→ Work request
Look through the entries. Copy each line that has the word "Realskole".

→ Provided records
——

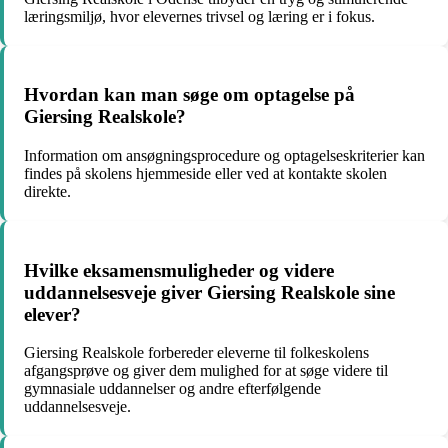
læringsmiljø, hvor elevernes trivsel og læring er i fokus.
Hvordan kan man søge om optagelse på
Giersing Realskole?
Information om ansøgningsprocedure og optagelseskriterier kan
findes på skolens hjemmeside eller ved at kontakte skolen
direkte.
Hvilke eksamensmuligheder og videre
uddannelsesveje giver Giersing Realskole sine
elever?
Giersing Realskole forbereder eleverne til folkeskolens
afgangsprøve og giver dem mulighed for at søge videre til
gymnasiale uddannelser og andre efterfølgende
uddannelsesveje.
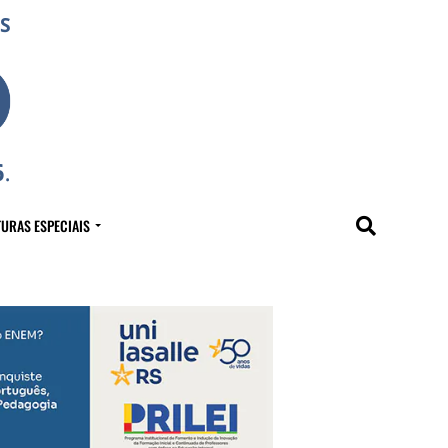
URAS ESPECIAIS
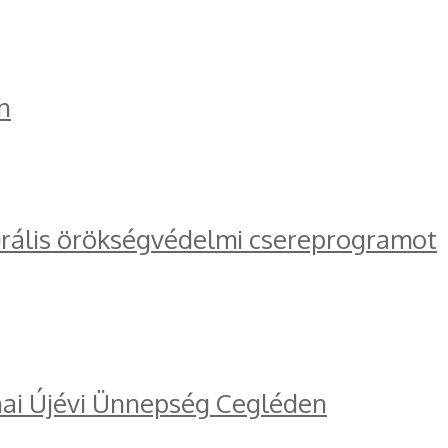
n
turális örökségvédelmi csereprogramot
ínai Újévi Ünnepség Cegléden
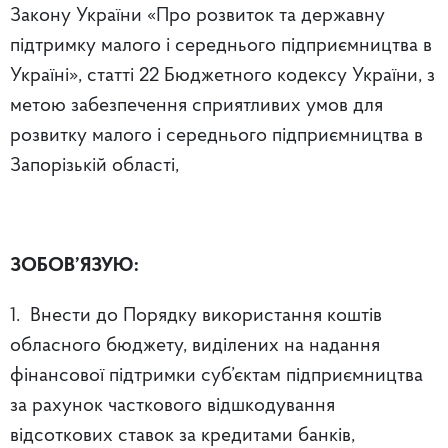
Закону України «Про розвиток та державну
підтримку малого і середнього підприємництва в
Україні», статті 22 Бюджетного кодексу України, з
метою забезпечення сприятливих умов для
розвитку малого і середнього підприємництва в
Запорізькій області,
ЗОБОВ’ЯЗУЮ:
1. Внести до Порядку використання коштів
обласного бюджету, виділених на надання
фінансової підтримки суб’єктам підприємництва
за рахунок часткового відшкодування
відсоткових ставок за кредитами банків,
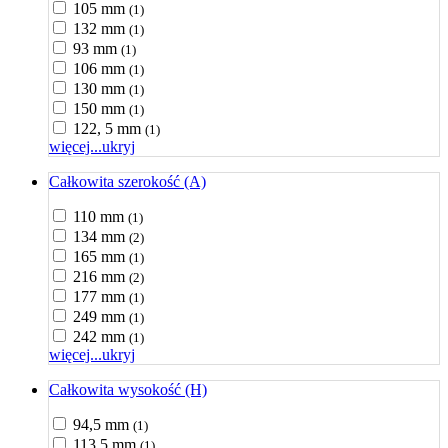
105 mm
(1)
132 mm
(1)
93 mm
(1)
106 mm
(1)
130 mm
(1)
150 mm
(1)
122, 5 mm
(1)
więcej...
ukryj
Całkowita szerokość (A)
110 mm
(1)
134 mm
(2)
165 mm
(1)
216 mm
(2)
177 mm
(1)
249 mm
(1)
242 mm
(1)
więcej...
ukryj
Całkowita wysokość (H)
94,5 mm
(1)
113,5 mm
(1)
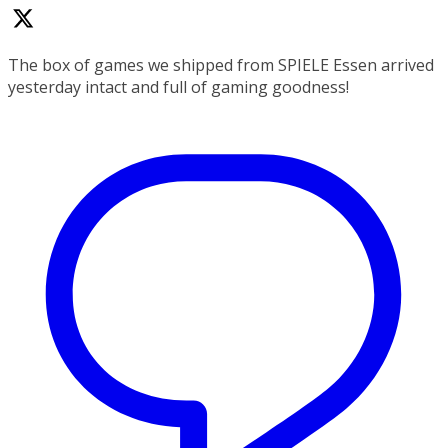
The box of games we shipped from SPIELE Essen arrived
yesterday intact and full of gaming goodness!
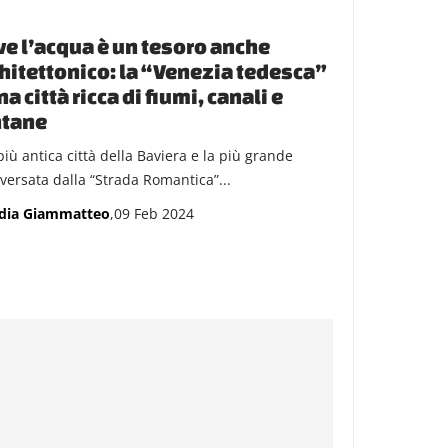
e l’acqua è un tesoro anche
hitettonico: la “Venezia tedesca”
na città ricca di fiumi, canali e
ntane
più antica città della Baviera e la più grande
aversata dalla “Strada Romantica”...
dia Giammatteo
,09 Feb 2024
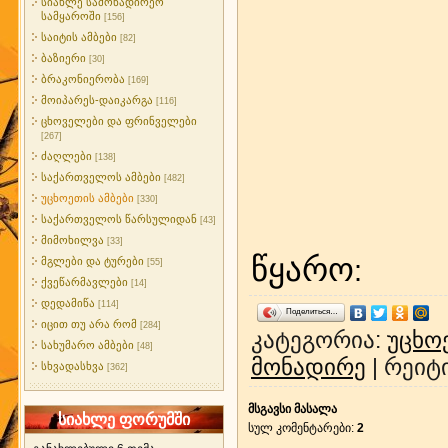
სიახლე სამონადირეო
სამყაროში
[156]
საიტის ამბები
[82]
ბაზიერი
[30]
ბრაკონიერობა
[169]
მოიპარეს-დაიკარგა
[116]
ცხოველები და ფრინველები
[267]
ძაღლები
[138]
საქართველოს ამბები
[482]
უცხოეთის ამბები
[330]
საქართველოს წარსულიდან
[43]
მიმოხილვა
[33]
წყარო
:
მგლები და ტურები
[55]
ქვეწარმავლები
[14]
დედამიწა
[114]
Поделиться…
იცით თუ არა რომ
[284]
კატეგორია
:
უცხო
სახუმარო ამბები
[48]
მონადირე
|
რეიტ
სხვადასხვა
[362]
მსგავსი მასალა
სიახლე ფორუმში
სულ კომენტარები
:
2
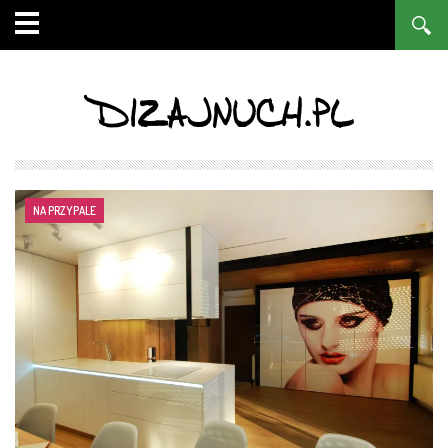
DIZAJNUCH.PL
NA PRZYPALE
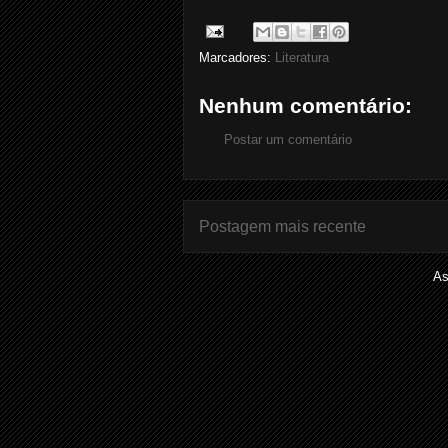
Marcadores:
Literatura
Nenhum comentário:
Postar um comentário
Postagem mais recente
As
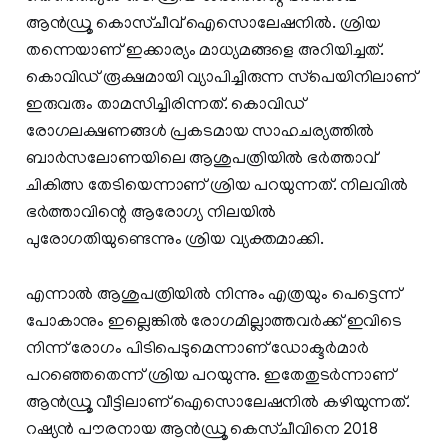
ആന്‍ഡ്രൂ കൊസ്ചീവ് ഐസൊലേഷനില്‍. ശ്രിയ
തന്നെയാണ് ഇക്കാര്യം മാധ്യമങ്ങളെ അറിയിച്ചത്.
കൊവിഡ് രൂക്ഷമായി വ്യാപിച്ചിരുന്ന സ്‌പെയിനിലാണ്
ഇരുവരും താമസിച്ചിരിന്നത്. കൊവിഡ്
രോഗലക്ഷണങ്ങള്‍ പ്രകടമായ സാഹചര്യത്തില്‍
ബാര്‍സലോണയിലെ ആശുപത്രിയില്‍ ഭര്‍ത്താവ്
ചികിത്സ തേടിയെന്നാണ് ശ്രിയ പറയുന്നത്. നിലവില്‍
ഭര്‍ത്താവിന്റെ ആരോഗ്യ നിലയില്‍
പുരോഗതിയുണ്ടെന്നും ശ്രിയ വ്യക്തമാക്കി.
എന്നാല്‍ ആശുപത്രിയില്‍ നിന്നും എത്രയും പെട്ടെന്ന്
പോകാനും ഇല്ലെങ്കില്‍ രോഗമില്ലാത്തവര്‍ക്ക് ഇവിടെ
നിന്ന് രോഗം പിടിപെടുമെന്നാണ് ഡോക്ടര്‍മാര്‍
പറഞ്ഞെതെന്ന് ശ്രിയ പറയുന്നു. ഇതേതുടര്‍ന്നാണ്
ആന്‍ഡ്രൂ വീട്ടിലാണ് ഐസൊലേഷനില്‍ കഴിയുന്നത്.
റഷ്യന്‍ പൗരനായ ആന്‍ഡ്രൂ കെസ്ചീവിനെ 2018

——

→ Response to the exercise
Giersing Realskole?
uddannelsesveje giver Giersing Realskole sine
Giersing Realskole forbereder eleverne til folkeskolens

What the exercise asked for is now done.